A search stream corresponds to a path in this tree.
For example, in the tree below, php, wordpress is a search stream and user3 has registered for that particular search stream. Accordingly, user3 will receive job ads that match the words php and wordpress. Given the logic described above, php will match more jobs than wordpress.9

A temporary table can be created for the high-volume top-level search streams. To get to the more specific search streams, a JOIN on this table followed by the conditions for the lower-volume keywords would be enough.
For example, there are two search streams php,wordpress (for user3) and php,mysql (for user2). We could cache the ids of the notifications for the larger stream php and then refine it in order to get the two streams we're interested in.
This would be particularly interesting for a situation with a large number of subscribed users and a lot of active search streams as the tree would expand, preferably in depth rather than breadth.
Conclusion
This blog post describes the redesign of a notification system and some ideas about improving its performance.
Footnotes:
Notifications in PostgreSQL have been around for a long time, but starting with version 9.0 they are equipped with a payload.
The message passing described in this blog post is a simple one.
There are situations in which message delivery is more critical than the method described here.
For that purpose, this article provides a better approach that handles delivery failures. It uses a queue table and two triggers. The queue table is used to persist the messages that are sent.
One trigger will be placed on the table whose changes are of interest.
The other trigger will be placed on the queue table. So the message will be the "cascading" result of modifying the actual table. The advantage here is persistence (among other advantages that you can read in that article).
What's more, for the first trigger, the function row_to_json
offers a way to serialize the changes in a structure-agnostic
way.
Here's another article describing a queue-table-centric approach (without any LISTEN/NOTIFY). There's an emphasis put on locking and updating the 'processed' state of each item in the queue table, and different approaches for that. This would be more in line with a distributed queue.
For example this presentation in which the author explains how Postgres sends notifications to a Python backend via LISTEN/NOTIFY, which are then forwarded to the browser via websockets. The presentation is also available on youtube here.

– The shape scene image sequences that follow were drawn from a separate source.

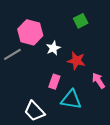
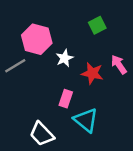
pink arrow: (98, 81) -> (119, 64), moved
cyan triangle: (71, 100) -> (86, 120), turned 30

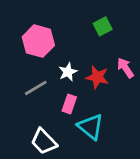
white star: (64, 58) -> (68, 72), moved
gray line: (15, 66) -> (36, 88), moved

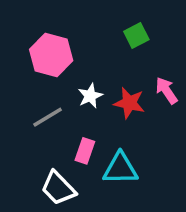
pink rectangle: (69, 104) -> (85, 151), moved
cyan triangle: (91, 127) -> (120, 169), turned -40

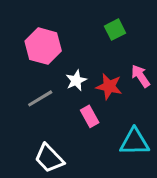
pink rectangle: (85, 151) -> (90, 116), moved, turned -48
cyan triangle: (120, 169) -> (134, 142), moved

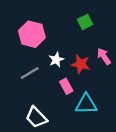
cyan triangle: (134, 142) -> (86, 104), moved

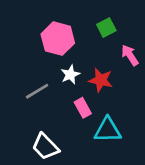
pink hexagon: (32, 34) -> (58, 39), moved
pink arrow: (104, 56) -> (130, 55), moved

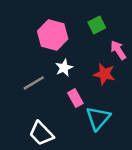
red star: (101, 80) -> (104, 74), moved
cyan triangle: (108, 130) -> (98, 118), turned -48

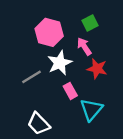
pink arrow: (118, 50) -> (84, 46), moved
white star: (64, 68) -> (60, 63), size x1.5

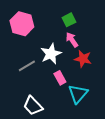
green square: (90, 23) -> (69, 20), moved
pink hexagon: (49, 32) -> (22, 24), moved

This article describes a scenario where a PostgreSQL database updates a cache by broadcasting changes to it.
Although the code here is in Python, you may certainly use PostgreSQL's notifications in other languages (it's a well-supported feature) including the following:
- in Ruby, the pg.notifies and the pg.consume_input methods of the pg driver
- in Java, using the pgjdbc-ng JDBC driver
- in Perl, using the DBD::Pg driver and the pg_notifies method
- in Go, using the lib/pq library
- in PHP, using the PDO_PGSQL driver and its PDO::pgsqlGetNotify method or the pg_get_notify method. Also see this example
- in Node.js, using the node-postgres client and its notification method
More details about the conn.poll()
statement.
The poll()
method comes from psycopg2 (it's called
conn_poll
in the C code) and it reads all the notifications
from PQsocket (the ones we have issued a LISTEN statement
for). There are 5 functions involved:
- conn_poll (which in turn calls _conn_poll_query)
- _conn_poll_query (in turn, calls pq_is_busy)
- pq_is_busy (which calls conn_notifies_process and conn_notice_process)
- conn_notifies_process (reads them from the PQsocket and populates C data structures)
- conn_notice_process (turns the available notifications into Python data structures)
Need to keep in mind that the payloads are limited to 8000 bytes.
This section about optimizing and caching search results is just an idea at this point. Details such as how to keep the tree updated, which search streams should be cached in the temporary table, and how to represent it are not yet worked out. It's not yet implemented, it will probably be used later on.